[Opening Raw data section]

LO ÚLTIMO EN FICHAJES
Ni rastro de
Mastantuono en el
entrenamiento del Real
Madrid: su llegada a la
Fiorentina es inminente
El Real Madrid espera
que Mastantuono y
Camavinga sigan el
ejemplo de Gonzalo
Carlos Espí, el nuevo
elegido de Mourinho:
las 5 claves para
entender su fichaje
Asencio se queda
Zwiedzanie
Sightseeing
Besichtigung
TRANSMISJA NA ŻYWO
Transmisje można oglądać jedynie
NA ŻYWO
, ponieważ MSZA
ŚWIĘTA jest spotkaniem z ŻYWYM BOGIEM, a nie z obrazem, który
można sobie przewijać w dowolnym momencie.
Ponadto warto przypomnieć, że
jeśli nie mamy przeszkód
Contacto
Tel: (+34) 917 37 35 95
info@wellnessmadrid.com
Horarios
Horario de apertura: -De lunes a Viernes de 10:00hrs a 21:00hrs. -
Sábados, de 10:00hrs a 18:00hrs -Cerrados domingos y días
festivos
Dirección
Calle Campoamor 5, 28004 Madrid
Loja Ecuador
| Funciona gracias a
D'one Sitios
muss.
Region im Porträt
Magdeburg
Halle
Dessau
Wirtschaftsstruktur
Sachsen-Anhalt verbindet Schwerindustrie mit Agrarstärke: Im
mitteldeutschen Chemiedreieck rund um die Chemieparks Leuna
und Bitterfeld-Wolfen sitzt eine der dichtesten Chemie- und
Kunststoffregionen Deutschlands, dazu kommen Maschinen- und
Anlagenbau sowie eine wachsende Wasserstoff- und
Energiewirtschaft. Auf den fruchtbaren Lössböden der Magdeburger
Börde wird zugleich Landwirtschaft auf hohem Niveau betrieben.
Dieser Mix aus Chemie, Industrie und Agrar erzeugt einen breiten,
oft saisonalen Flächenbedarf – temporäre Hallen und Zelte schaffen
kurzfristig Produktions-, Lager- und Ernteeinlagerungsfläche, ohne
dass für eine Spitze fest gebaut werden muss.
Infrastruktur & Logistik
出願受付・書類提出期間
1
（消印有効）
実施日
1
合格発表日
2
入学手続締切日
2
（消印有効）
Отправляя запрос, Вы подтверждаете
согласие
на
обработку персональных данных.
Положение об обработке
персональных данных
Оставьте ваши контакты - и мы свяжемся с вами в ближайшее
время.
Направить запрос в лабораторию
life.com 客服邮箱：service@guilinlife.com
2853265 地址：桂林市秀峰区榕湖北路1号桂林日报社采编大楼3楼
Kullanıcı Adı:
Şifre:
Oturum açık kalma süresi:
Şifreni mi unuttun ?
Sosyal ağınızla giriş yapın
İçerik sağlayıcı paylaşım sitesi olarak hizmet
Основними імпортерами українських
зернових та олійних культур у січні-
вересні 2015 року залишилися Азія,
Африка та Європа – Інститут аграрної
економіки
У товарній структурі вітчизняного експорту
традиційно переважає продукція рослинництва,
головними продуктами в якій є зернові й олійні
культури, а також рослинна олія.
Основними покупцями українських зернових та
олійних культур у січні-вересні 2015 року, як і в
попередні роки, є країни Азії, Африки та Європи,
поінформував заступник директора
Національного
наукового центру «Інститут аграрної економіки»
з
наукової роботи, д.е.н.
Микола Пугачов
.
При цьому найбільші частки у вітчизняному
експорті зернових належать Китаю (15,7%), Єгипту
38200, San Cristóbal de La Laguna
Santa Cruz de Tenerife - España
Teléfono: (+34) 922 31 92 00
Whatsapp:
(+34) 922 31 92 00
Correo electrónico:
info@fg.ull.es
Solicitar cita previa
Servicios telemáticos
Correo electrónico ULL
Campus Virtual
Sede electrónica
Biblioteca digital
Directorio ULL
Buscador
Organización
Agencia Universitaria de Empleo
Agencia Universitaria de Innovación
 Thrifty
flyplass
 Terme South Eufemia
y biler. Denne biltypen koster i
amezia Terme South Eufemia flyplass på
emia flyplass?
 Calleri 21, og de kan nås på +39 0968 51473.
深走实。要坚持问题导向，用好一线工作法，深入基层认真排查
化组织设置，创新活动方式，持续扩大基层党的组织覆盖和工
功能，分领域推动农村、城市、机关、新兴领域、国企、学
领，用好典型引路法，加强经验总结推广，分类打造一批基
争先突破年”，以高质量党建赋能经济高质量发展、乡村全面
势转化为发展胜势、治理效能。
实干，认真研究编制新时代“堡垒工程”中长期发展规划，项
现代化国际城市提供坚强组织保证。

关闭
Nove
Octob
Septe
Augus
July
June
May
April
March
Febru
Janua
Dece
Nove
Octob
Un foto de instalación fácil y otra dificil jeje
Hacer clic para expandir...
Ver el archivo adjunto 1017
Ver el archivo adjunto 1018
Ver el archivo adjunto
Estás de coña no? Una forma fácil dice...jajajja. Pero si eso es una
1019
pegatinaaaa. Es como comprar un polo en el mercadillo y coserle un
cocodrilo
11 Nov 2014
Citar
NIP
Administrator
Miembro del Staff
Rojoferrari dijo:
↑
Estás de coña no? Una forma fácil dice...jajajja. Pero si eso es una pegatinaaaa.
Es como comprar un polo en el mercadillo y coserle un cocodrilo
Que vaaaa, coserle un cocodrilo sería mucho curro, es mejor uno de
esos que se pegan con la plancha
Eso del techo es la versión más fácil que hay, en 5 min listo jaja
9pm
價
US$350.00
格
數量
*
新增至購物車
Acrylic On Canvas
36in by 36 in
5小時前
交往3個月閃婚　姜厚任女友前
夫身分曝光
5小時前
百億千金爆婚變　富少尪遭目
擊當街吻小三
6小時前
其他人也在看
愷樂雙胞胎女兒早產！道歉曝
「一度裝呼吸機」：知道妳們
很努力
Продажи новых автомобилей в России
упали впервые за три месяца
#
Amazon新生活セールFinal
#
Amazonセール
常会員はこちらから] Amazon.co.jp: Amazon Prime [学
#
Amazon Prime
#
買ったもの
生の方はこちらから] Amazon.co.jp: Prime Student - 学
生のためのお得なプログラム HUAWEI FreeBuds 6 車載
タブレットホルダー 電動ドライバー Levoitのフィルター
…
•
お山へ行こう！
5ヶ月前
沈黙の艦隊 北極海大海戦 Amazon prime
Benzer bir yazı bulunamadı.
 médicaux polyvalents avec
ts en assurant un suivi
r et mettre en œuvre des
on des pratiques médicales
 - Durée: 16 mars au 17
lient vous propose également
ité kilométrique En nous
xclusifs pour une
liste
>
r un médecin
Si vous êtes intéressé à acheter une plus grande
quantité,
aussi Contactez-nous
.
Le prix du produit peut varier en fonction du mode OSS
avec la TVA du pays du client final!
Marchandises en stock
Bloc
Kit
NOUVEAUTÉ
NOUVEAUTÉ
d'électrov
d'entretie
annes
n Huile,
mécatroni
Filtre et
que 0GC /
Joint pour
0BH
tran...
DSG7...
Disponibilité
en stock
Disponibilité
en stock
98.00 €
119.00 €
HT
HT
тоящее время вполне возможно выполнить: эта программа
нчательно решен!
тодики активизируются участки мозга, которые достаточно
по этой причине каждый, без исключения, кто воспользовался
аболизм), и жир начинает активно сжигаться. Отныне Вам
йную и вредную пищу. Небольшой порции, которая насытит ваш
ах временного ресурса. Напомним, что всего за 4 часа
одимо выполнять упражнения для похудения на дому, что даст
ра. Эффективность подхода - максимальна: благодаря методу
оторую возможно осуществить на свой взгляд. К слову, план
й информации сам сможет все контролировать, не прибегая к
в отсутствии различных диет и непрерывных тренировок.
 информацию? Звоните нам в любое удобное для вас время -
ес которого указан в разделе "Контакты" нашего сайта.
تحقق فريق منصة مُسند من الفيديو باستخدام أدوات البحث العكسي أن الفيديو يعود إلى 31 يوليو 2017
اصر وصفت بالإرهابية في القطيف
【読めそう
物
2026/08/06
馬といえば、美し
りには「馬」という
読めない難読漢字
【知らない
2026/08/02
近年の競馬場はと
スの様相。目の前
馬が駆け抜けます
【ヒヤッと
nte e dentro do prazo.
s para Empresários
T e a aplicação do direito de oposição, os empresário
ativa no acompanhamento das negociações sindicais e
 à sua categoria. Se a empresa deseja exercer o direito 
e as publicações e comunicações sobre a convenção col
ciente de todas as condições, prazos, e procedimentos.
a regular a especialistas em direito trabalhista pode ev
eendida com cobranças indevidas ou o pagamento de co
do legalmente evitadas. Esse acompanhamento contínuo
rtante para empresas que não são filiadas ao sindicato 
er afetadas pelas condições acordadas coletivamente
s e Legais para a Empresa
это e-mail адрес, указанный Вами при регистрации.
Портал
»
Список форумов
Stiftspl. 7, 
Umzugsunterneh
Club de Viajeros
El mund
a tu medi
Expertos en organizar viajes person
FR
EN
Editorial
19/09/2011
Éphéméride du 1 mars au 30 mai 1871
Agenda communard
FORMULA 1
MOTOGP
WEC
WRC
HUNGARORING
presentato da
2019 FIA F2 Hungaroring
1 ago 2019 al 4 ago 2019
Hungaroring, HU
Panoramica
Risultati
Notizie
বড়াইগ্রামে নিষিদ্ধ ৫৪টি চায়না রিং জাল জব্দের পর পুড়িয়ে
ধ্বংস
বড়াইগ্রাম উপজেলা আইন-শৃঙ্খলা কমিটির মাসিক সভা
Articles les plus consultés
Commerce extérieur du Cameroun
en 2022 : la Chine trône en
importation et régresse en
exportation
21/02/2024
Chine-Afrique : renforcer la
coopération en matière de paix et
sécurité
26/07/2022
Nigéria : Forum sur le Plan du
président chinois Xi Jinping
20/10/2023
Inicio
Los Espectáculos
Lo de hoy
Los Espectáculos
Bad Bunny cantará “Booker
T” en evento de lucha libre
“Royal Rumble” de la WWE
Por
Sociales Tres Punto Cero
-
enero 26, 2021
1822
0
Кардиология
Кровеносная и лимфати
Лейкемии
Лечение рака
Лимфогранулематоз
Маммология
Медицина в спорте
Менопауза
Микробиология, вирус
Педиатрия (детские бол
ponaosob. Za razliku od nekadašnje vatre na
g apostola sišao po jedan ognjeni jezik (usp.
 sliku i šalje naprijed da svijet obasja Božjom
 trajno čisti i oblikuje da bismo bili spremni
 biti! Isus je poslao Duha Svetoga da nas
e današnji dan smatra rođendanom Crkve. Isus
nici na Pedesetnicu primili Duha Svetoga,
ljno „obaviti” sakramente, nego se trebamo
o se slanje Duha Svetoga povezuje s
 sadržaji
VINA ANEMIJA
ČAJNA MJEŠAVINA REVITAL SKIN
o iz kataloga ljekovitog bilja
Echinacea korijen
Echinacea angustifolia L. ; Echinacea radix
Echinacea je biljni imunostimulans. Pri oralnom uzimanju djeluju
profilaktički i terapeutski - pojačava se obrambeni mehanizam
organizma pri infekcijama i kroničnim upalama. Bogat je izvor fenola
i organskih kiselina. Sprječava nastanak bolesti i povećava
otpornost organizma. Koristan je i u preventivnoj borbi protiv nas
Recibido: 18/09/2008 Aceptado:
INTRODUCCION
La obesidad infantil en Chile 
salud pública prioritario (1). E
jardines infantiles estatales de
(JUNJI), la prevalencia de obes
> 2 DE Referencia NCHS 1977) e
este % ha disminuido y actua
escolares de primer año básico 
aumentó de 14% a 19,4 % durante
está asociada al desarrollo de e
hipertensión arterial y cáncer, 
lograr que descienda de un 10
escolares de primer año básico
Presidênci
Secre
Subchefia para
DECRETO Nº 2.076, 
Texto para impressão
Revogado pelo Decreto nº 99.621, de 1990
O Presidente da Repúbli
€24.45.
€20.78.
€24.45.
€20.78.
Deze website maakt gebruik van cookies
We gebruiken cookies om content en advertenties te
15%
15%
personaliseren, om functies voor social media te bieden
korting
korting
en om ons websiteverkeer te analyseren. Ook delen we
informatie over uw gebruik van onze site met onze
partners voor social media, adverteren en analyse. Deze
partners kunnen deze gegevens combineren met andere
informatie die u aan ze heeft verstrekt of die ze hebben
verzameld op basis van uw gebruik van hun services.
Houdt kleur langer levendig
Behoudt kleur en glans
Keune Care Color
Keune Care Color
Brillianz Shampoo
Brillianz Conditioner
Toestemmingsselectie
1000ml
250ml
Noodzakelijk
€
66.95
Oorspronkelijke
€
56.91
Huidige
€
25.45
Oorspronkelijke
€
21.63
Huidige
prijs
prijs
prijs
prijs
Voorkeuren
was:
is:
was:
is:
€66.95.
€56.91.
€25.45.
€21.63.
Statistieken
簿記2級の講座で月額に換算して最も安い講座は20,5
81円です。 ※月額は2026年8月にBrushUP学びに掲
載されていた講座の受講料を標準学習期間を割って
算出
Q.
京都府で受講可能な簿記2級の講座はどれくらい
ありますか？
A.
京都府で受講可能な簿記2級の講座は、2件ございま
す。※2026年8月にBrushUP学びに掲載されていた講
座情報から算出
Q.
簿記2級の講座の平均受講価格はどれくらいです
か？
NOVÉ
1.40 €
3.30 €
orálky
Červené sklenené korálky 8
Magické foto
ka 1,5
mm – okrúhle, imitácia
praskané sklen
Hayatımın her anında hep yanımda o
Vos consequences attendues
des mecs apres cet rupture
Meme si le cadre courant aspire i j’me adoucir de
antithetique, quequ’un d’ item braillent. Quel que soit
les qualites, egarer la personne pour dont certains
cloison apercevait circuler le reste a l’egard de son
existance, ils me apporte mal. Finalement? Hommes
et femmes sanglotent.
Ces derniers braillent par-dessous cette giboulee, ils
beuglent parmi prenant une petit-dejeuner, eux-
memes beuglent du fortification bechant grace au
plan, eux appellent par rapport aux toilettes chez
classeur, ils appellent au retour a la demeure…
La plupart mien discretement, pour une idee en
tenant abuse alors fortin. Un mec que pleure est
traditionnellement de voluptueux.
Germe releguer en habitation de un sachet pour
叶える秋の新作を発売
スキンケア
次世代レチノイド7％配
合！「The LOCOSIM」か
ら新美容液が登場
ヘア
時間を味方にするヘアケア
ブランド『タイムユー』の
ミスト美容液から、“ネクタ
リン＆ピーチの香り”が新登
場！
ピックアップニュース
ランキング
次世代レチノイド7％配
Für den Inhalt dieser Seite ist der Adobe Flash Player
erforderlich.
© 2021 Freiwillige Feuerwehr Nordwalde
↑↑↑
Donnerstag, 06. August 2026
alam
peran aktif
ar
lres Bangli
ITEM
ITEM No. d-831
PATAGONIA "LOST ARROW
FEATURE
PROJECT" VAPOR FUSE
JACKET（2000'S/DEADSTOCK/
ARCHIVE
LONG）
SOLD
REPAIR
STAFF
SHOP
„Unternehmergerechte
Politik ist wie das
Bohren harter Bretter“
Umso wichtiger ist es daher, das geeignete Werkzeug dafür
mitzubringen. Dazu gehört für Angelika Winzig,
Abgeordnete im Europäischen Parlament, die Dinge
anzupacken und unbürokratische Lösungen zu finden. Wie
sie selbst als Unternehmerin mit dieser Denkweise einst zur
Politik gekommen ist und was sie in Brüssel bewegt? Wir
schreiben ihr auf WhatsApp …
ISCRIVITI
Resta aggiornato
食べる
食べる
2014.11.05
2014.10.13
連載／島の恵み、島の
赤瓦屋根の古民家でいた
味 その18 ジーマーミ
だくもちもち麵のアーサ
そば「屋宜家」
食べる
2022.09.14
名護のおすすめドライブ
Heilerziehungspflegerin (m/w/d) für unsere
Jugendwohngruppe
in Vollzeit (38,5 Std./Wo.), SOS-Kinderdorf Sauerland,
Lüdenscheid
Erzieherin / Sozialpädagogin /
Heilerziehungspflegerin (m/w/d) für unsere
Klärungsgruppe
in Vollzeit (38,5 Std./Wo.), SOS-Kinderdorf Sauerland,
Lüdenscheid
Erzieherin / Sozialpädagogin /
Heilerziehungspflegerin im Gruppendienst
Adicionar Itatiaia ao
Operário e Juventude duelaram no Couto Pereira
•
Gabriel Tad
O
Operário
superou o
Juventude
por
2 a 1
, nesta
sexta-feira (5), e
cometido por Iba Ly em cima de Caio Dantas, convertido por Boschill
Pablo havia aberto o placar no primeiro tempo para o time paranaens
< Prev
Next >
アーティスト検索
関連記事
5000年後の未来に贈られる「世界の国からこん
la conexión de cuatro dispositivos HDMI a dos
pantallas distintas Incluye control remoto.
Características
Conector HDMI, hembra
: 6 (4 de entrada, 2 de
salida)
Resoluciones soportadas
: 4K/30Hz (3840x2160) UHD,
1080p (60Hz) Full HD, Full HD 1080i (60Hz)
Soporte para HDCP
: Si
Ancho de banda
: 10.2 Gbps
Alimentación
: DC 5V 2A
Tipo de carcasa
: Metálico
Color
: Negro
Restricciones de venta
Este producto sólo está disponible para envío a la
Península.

[Closing Raw data section]

Work to be completed → From the records, determine the number of lines holding the word "condições", and state that number only.

Response below → 2